Osteogenesis Imperfecta is a rare bone disease that makes bones more fragile, so the break after even minor falls or injuries. This paper looked at a small group of patients with osteogenesis imperfecta in the RUDY study. The researchers from Sheffield were able to show how cells from a skin sample produce different protein structures. This new information will help with the diagnosis of osteogenesis imperfecta and help explain some of the other problems patients can have.

Balasubramanian 2016

Health-related quality of life

This paper used information from adults with three more common rare bone diseases to describe how their quality of life as measured by mobility, ability to self-care, ability to carry out usual activities, pain/discomfort and anxiety/ depression. This information showed the differences between individuals, even with the same diagnosis, underlying that the same rare bone disease affects individuals differently.

Zhang 2016

The RUDY study

This paper describes how RUDY was set up with patients and then the steps that we took to design, build and then launch the website.

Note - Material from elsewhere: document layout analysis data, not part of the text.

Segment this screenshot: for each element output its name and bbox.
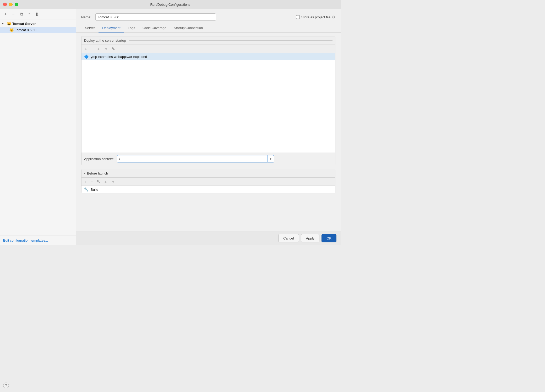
deploy-edit-button[interactable]: ✎ xyxy=(111,46,116,51)
deploy-item-label: ymp-examples-webapp:war exploded xyxy=(91,55,147,59)
deploy-down-button[interactable]: ▼ xyxy=(103,46,109,51)
store-project-area: Store as project file ⚙ xyxy=(296,15,335,19)
apply-button[interactable]: Apply xyxy=(301,234,320,242)
copy-config-button[interactable]: ⧉ xyxy=(18,11,24,17)
tree-group-tomcat[interactable]: ▾ 🐱 Tomcat Server 🐱 Tomcat 8.5.60 xyxy=(0,20,76,33)
before-launch-remove-button[interactable]: − xyxy=(90,179,94,184)
tree-item-tomcat8560[interactable]: 🐱 Tomcat 8.5.60 xyxy=(0,27,76,33)
tab-startup-connection[interactable]: Startup/Connection xyxy=(170,24,206,32)
before-launch-edit-button[interactable]: ✎ xyxy=(96,179,101,184)
deploy-section-title: Deploy at the server startup xyxy=(84,39,126,42)
tree-group-header[interactable]: ▾ 🐱 Tomcat Server xyxy=(0,20,76,27)
minimize-button[interactable] xyxy=(9,3,13,6)
main-content: + − ⧉ ↑ ⇅ ▾ 🐱 Tomcat Server 🐱 Tomcat 8.5… xyxy=(0,9,341,245)
build-icon: 🔧 xyxy=(84,187,89,192)
titlebar: Run/Debug Configurations xyxy=(0,0,341,9)
add-config-button[interactable]: + xyxy=(3,11,8,17)
traffic-lights xyxy=(3,3,18,6)
tree-chevron-icon: ▾ xyxy=(2,22,6,25)
deploy-add-button[interactable]: + xyxy=(84,46,88,51)
sidebar: + − ⧉ ↑ ⇅ ▾ 🐱 Tomcat Server 🐱 Tomcat 8.5… xyxy=(0,9,76,245)
deploy-section: Deploy at the server startup + − ▲ ▼ ✎ 🔷… xyxy=(81,36,335,165)
close-button[interactable] xyxy=(3,3,7,6)
deploy-remove-button[interactable]: − xyxy=(90,46,94,51)
deploy-item[interactable]: 🔷 ymp-examples-webapp:war exploded xyxy=(81,53,335,60)
name-input[interactable] xyxy=(95,13,216,21)
before-launch-item[interactable]: 🔧 Build xyxy=(81,186,335,193)
name-label: Name: xyxy=(81,15,91,19)
tree-group-label: Tomcat Server xyxy=(12,22,36,26)
sort-config-button[interactable]: ⇅ xyxy=(34,11,40,17)
move-config-button[interactable]: ↑ xyxy=(26,11,32,17)
build-label: Build xyxy=(91,188,98,192)
tabs-bar: Server Deployment Logs Code Coverage Sta… xyxy=(76,24,341,32)
sidebar-footer: Edit configuration templates... xyxy=(0,236,76,245)
tab-server[interactable]: Server xyxy=(81,24,99,32)
before-launch-add-button[interactable]: + xyxy=(84,179,88,184)
sidebar-toolbar: + − ⧉ ↑ ⇅ xyxy=(0,9,76,19)
before-launch-up-button[interactable]: ▲ xyxy=(103,179,109,184)
before-launch-list: 🔧 Build xyxy=(81,186,335,193)
deploy-toolbar: + − ▲ ▼ ✎ xyxy=(81,45,335,53)
cancel-button[interactable]: Cancel xyxy=(278,234,299,242)
right-panel: Name: Store as project file ⚙ Server Dep… xyxy=(76,9,341,245)
tree-item-label: Tomcat 8.5.60 xyxy=(15,28,36,32)
app-context-label: Application context: xyxy=(84,157,114,161)
tab-logs[interactable]: Logs xyxy=(124,24,139,32)
before-launch-chevron-icon: ▾ xyxy=(84,172,85,175)
ok-button[interactable]: OK xyxy=(321,234,336,242)
sidebar-tree: ▾ 🐱 Tomcat Server 🐱 Tomcat 8.5.60 xyxy=(0,19,76,236)
gear-icon[interactable]: ⚙ xyxy=(332,15,335,19)
before-launch-section: ▾ Before launch + − ✎ ▲ ▼ 🔧 Build xyxy=(81,169,335,193)
app-context-input[interactable] xyxy=(117,155,268,162)
deploy-section-header: Deploy at the server startup xyxy=(81,36,335,45)
app-context-input-wrap: ▾ xyxy=(117,155,274,162)
deploy-list: 🔷 ymp-examples-webapp:war exploded xyxy=(81,53,335,153)
deploy-up-button[interactable]: ▲ xyxy=(96,46,102,51)
bottom-bar: ? Cancel Apply OK xyxy=(76,231,341,245)
tab-deployment[interactable]: Deployment xyxy=(99,24,124,32)
app-context-row: Application context: ▾ xyxy=(81,153,335,165)
deploy-item-icon: 🔷 xyxy=(84,55,89,59)
edit-templates-link[interactable]: Edit configuration templates... xyxy=(3,238,48,242)
app-context-dropdown-button[interactable]: ▾ xyxy=(268,155,274,162)
before-launch-down-button[interactable]: ▼ xyxy=(110,179,116,184)
config-header: Name: Store as project file ⚙ xyxy=(76,9,341,24)
before-launch-title: Before launch xyxy=(87,171,108,175)
remove-config-button[interactable]: − xyxy=(10,11,16,17)
tomcat-item-icon: 🐱 xyxy=(9,28,14,32)
before-launch-toolbar: + − ✎ ▲ ▼ xyxy=(81,178,335,186)
store-project-checkbox[interactable] xyxy=(296,15,300,19)
tomcat-server-icon: 🐱 xyxy=(7,21,11,26)
tab-code-coverage[interactable]: Code Coverage xyxy=(139,24,170,32)
deployment-tab-content: Deploy at the server startup + − ▲ ▼ ✎ 🔷… xyxy=(76,32,341,231)
store-project-label: Store as project file xyxy=(301,15,330,19)
maximize-button[interactable] xyxy=(15,3,18,6)
window-title: Run/Debug Configurations xyxy=(150,3,190,7)
before-launch-header: ▾ Before launch xyxy=(81,169,335,178)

The article describes the time of consent used in RUDY called dynamic consent as well as initial feedback from people who took part.

Teare 2017

Physical function in UK adults with Osteogenesis

Osteogenesis Imperfecta is a rare bone disease that makes bones more fragile, so the break after even minor falls or injuries. This paper used information from adults with OI who completed questionnaires in the RUDY study. The research shows that adults with more nerve-like pain and tiredness had lower mobility and physical function. The impact of the severity of osteogenesis imperfecta was much smaller for measures of anxiety and depression.